Unfortunately, Con's irresponsibility and Add's dissatisfaction present seemingly insurmountable obstacles for their continued coexistence, with Add repeatedly trying to leave him while he begs her to stay. 

Regardless of what they do, however--including Add getting an illicit abortion and then waking up later to find Con missing and presumed in bed with Jackie again--everything resets itself in the morning (including her pregnancy) and the same day must be played out yet again with varying results.

Writer/director Michael Irish, in his feature debut, gives the direction and photography a sort of artsy hand-held casualness that fits the low-key material.  LIFE OF SIGNIFICANT SOIL isn't a comedy, although it has its sadly amusing aspects, nor does it veer into heavy drama, though sadly dramatic it often is. 

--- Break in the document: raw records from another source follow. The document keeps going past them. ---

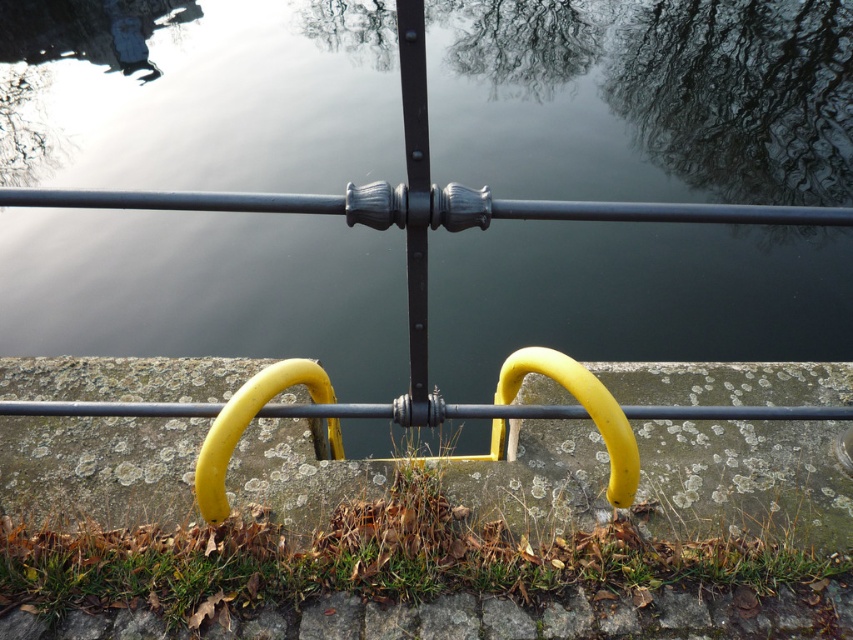 Is glossy dark water at center further to camera compared to green grass at lower center?

Yes, glossy dark water at center is behind green grass at lower center.

Is point (86, 288) behind point (16, 609)?

Yes, it is behind point (16, 609).

Where is `glossy dark water at center`? This screenshot has width=853, height=640. glossy dark water at center is located at coordinates (643, 99). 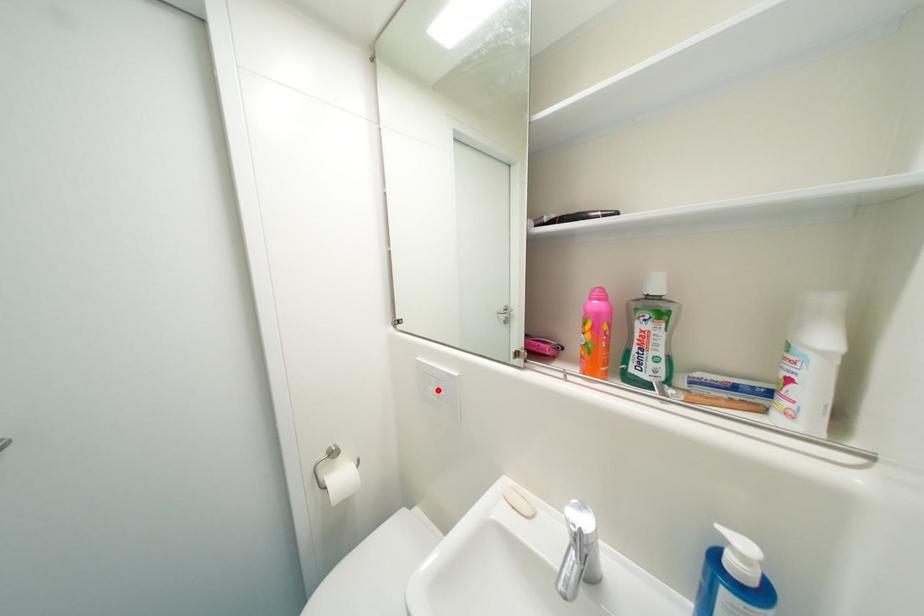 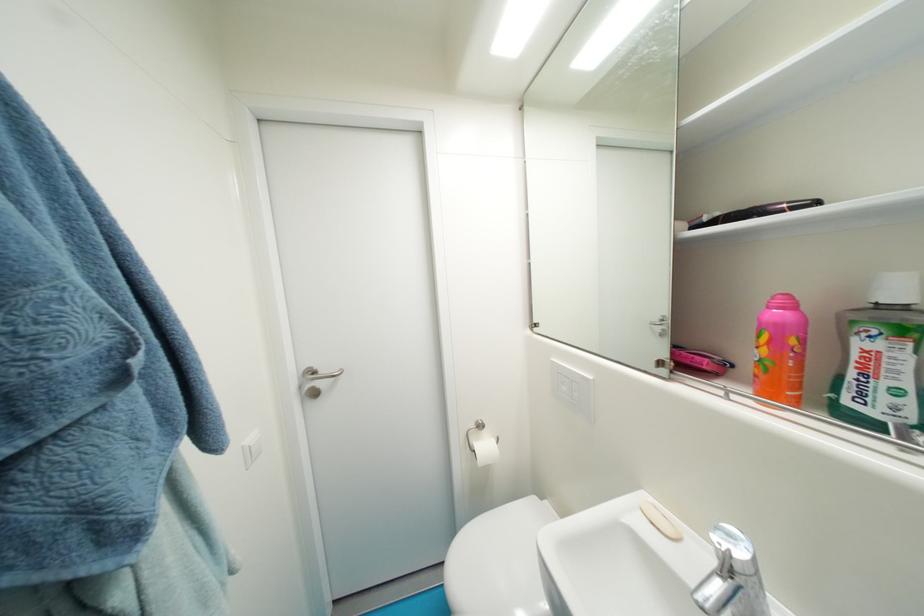 The point at the highlighted location is marked in the first image. Where is the corresponding point in the second image?

(570, 390)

Instead, there's a sort of resigned existentialism and wistfully meta melancholy running through the story, during which the characters engage in much introspection and contemplation of their lot in life.  Add, especially, yearns for something more, yet is continually reticent to leave the dependant Con and venture into the unknown. 

All of this must sound like chick-flick hell to some, yet LIFE OF SIGNIFICANT SOIL is surprisingly watchable and engaging if you settle into it just right.  While the ending doesn't exactly blow the doors off the place, it's just oddly effective enough to leave me a bit wistful and contemplative myself.